La noche del 16 de diciembre se convirtió en un cierre amargo para la lucha ambiental en Torreón. Los dos últimos ejemplares ubicados en la Calzada Abastos, un Mezquite y un Pingüico, fueron removidos de forma violenta para darle paso al Sistema Vial Abastos-Independencia.
Además, esta mañana del 17 de diciembre se ha confirmado, vía solicitud de transparencia al municipio, lo que el activismo temía: 18 árboles del proyecto ya han sido reducidos a astillas en el centro de trituración.
Esta doble noticia llega tras casi dos meses de silencio institucional, evidenciando un proceso que, en sus horas finales, careció de voluntad política y rigor técnico.
La remoción nocturna en la Calzada Abastos fue documentada paso a paso por la activista Aracely Capetillo, quien registró una muestra de negligencia absoluta. Los videos muestran que los árboles fueron retirados sin realizarles el procedimiento de “cepellón”, una técnica esencial que consiste en extraer el árbol con una masa de tierra húmeda protegida para garantizar que las raíces no mueran por exposición al aire. Por el contrario, las imágenes muestran raíces totalmente desnudas y secas sobre las camionetas de Parques y Jardines.
La activista Izchel Caballero denunció como testigo que se utilizaron motosierras para cortar las raíces principales y facilitar una extracción acelerada, comprometiendo de muerte a los ejemplares.
Esta ejecución negligente resalta la contradicción operativa de la Dirección General de Medio Ambiente. Mientras que en sus publicaciones recientes de redes sociales la dependencia reconoce que actualmente es la época adecuada para la poda de árboles, estos ejemplares del Bulevar Independencia fueron “desmochados” meses atrás, en plena época de calor, para su retiro.
El hecho de que, teniendo ahora el clima a su favor y meses de preparación, se haya realizado una remoción tan deficiente de los últimos ejemplares, expone una falta de cuidado deliberada por parte de la autoridad municipal.
El golpe final a la lucha ambiental llegó con el informe detallado de transparencia, donde se admite que 18 ejemplares fueron enviados directamente al centro de trituración. La lista de bajas incluye un Pingüico de 8 metros de altura y ocho Fresnos de entre 4 y 6 metros de alto.

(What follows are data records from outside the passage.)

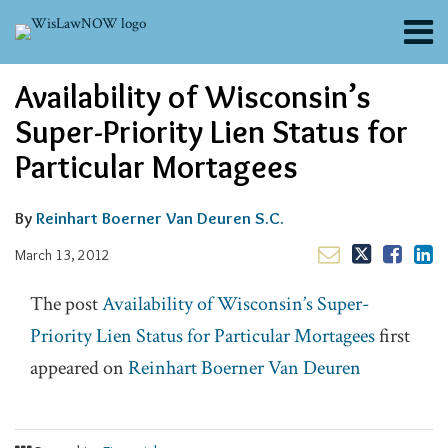
Skip
Menu
to
content
About
Email
Tweet
Like
Share
Search
Availability of Wisconsin’s
Channels
this
this
this
this
post
post
post
post
Blogs
Super-Priority Lien Status for
on
Contributors
Particular Mortagees
LinkedIn
FAQs
Subscribe
By
Reinhart Boerner Van Deuren S.C.
March 13, 2012
The post
Availability of Wisconsin’s Super-
Priority Lien Status for Particular Mortagees
first
appeared on
Reinhart Boerner Van Deuren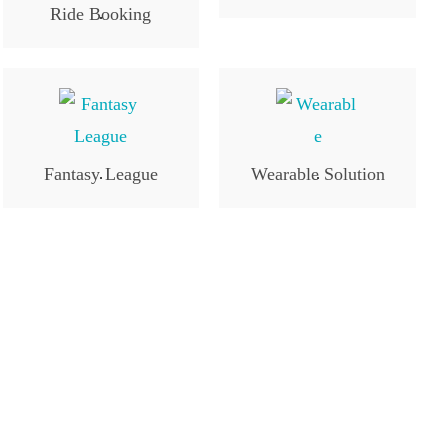
Ride Booking
.
Fantasy League
Wearable Solution
.
.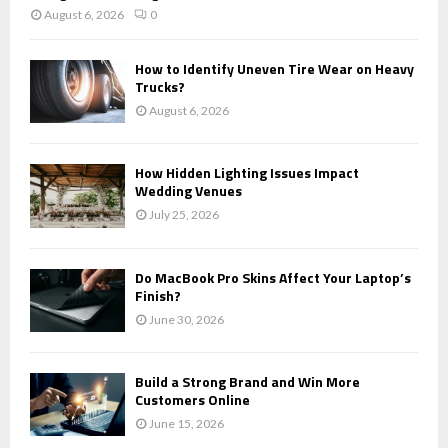
August 6, 2026
0
How to Identify Uneven Tire Wear on Heavy
Trucks?
August 6, 2026
How Hidden Lighting Issues Impact
Wedding Venues
July 25, 2026
Do MacBook Pro Skins Affect Your Laptop’s
Finish?
June 30, 2026
Build a Strong Brand and Win More
Customers Online
June 15, 2026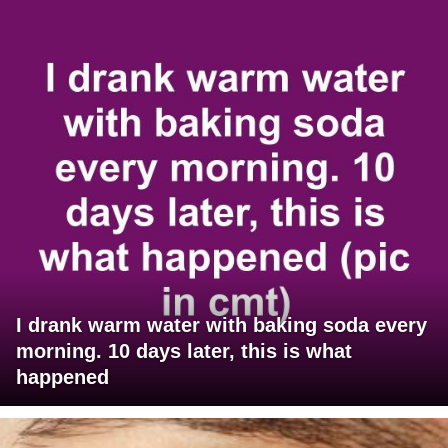
I drank warm water with baking soda every
morning. 10 days later, this is what
happened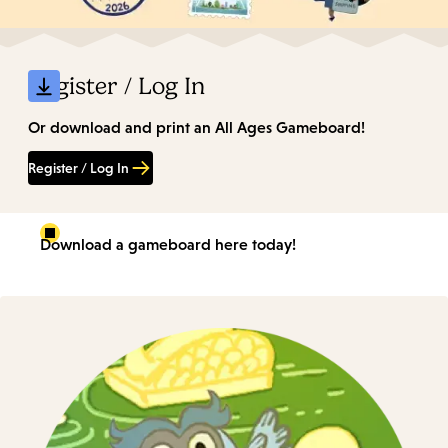
Register / Log In
Or download and print an All Ages Gameboard!
Register / Log In
Download a gameboard here today!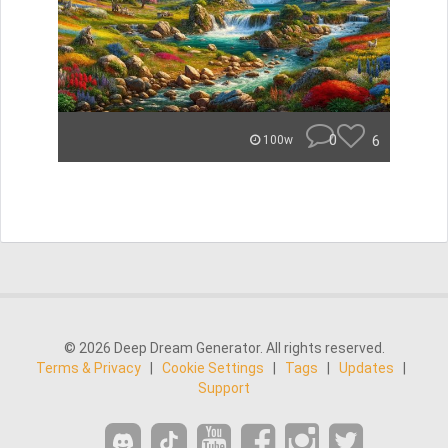
0
6
100w
© 2026 Deep Dream Generator. All rights reserved.
Terms & Privacy
|
Cookie Settings
|
Tags
|
Updates
|
Support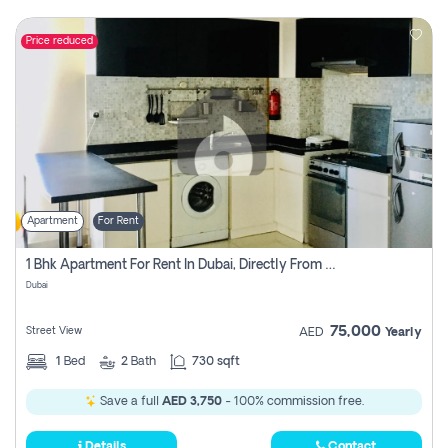
Price reduced
Apartment
For Rent
1 Bhk Apartment For Rent In Dubai, Directly From Owner
Dubai
75,000
Street View
AED
Yearly
1
Bed
2
Bath
730 sqft
Save a full
AED 3,750
- 100% commission free.
Details
Contact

Para dimensionar esta pérdida, fichas técnicas de biodiversidad indican que un Fresno en condiciones semiáridas tarda entre 15 y 20 años en alcanzar una altura de 6 metros, mientras que un Pingüico de 8 metros representa un legado natural de al menos 40 a 50 años de crecimiento. Estas décadas de servicios ambientales fueron eliminadas en cuestión de minutos.
La frustración y tristeza de los colectivos presentes en la remoción nocturna se intensificó ante la ausencia de supervisión oficial. Aunque el director municipal de Medio Ambiente, Marcelo Sánchez, aseguró vía WhatsApp haber estado presente “fuera de la valla de donde se realizaban los trabajos”, los videos documentados por las activistas entre las 9:00 p.m y la 1:30 horas de la madrugada no muestran rastro de él ni de ningún supervisor de Medio Ambiente. En el sitio solo se encontraban trabajadores de la constructora Rotugra, cuadrillas de Parques y Jardines y personal de Telmex resguardando su fibra óptica.
Cabe señalar que, a pesar de la limpieza forestal en la Calzada Abastos, la incertidumbre persiste sobre el Bulevar Independencia. A la altura de la calle Río Florido, todavía permanecen en pie dos Fresnos. Aunque de acuerdo con la activista Aracely Capetillo existe la posibilidad de que ya no sean tocados, ambos ejemplares continúan marcados con la “X” roja, el mismo distintivo que sentenció a los otros 127 árboles ya removidos.
Este desenlace ocurre a pesar de una resistencia ciudadana histórica que incluyó manifestaciones frente a la presidencia municipal, al menos 4 picnics de concientización, bloqueos informativos y la participación en 2 ocasiones en el Consejo Ciudadano Ambiental.
Al final, el colectivo Laguneras Eco Punk insiste en que todo este sacrificio ambiental se impuso para priorizar la movilidad en automóvil sobre el peatón. Con una inversión de más de 360 millones de pesos, la ciudad ha cambiado sombra e identidad por un ahorro que estadísticamente es insignificante: apenas nueve segundos en el tránsito vehicular.